Notable Faculty & Student Achievements
Professor of Chemistry Emily Niemeyer and Associate Professor of Chemistry Mike Gesinski published a chapter in the book Equity and Inclusion in Higher Education: Strategies for Teaching (University of Cincinnati Press, 2021). In their chapter, titled “Active Learning Pedagogies in the Introductory and Organic Chemistry Curriculum: Increasing Student Persistence and Success,” Niemeyer and Gesinski chronicle the Chemistry and Biochemistry Department’s move to active learning pedagogies and the effect these changes have had on improving retention of students from underrepresented groups in STEM fields. More information about the book can be found on the University of Cincinnati Libraries website .
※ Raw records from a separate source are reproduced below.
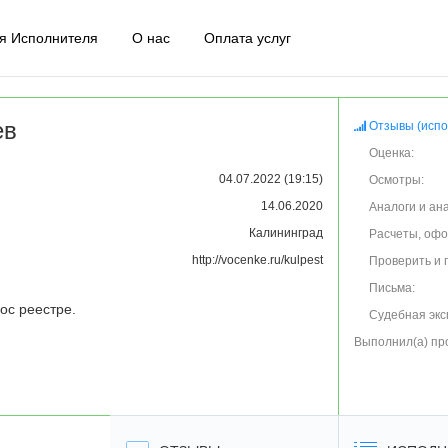
я Исполнителя
О нас
Оплата услуг
ев
Отзывы (испо
Оценка:
04.07.2022 (19:15)
Осмотры:
14.06.2020
Аналоги и ан
Калининград
Расчеты, оф
http://vocenke.ru/kulpest
Проверить и 
Письма:
гос реестре.
Судебная экс
Выполнил(а) пр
Chemistry major Ethan Iverson ’21 presented his research project titled “Synthesis and Characterization of Three Schiff Base Constitutional Isomers and Their Respective Copper (II) Complexes” at the Spring 2021 American Chemical Society Virtual Convention. The poster presentation resulted from research that Iverson completed with Director of General Chemistry Labs Willis Weigand. Iverson was also awarded the Outstanding Senior Award by the American Chemical Society, which was presented at a virtual awards ceremony by the local Central Texas chapter.
Ethan Iverson ’21, a research student of Director of General Chemistry Labs Willis Weigand , has been invited to present his poster, “Synthesis and Characterization of Three Schiff Base Constitutional Isomers and Their Respective Copper (II) Complexes,” at the Spring American Chemical Society National Meeting. He was selected to present his poster during a live, online Inorganic Technical Division session on April 21, 2021.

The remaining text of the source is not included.